Die Tat ist über ein Jahr her, die Ermittlungen der Staatsanwaltschaft Kiel wurden in diesem Frühjahr abgeschlossen – nun hat das Landgericht Kiel die Anklage wegen des Angriffs mit einem VW Pick-up am Rande einer AfD-Veranstaltung im Bürgerhaus von Henstedt-Ulzburg zugelassen. In dem Hauptverfahren vor der 2. Großen Strafkammer als Jugendkammer wird es darum gehen, ob ein damals 19-Jähriger aus Föhrden-Barl bei Bad Bramstedt am 17. Oktober 2020 mit „bedingtem Tötungsvorsatz“ in eine Gruppe von Gegendemonstranten gefahren war, die sich auf dem Gehweg der Beckersbergstraße aufhielten. Die Personen wurden zum Teil schwer verletzt. Konkret wird dem Fahrer ein versuchter Totschlag in Tateinheit mit gefährlicher Körperverletzung sowie ein gefährlicher Eingriff in den Straßenverkehr vorgeworfen. Bei einer Verurteilung droht ihm eine mehrjährige Haftstrafe. Die Prozesstermine sind noch nicht festgelegt.

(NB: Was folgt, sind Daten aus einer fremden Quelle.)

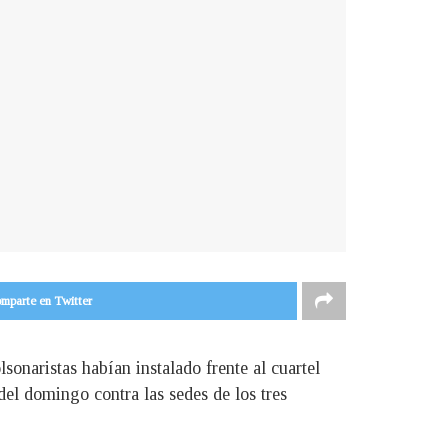
mparte en Twitter
sonaristas habían instalado frente al cuartel
 del domingo contra las sedes de los tres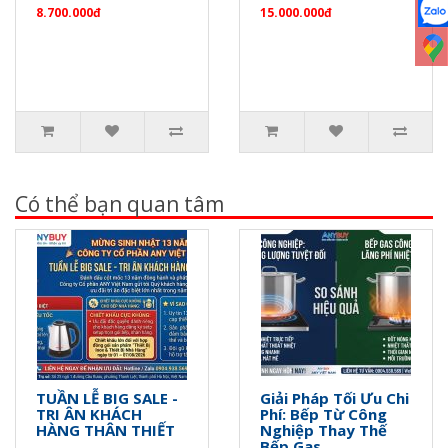
8.700.000đ
15.000.000đ
Có thể bạn quan tâm
TUẦN LỄ BIG SALE -
Giải Pháp Tối Ưu Chi
TRI ÂN KHÁCH
Phí: Bếp Từ Công
HÀNG THÂN THIẾT
Nghiệp Thay Thế
Bếp Gas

Die vier Opfer wurden zum Teil schwer verletzt

Alexander Hoffmann ist einer der beiden Rechtsanwälte, die je zwei der Opfer als Nebenkläger vertreten werden. Dass die Anklage zugelassen würde, hatte er erwartet. „Das Landgericht wird ein Gutachten in Auftrag geben, um die mögliche Lebensgefährlichkeit des Angriffs rechtsmedizinisch zu untersuchen“, sagt er. Mutmaßlich geht es dann um den Zusammenhang zwischen der Geschwindigkeit des Fahrzeugs, der Aufprallsituation und die Verletzungen. Ein zweiter Punkt, der in dem Verfahren eine große Rolle spielen dürfte, ist die Tatmotivation. „Darüber werden wir uns relativ stark streiten“, schätzt Hoffmann, der von „zehn bis 20 Zeugen“ ausgeht, die vor Gericht aussagen könnten.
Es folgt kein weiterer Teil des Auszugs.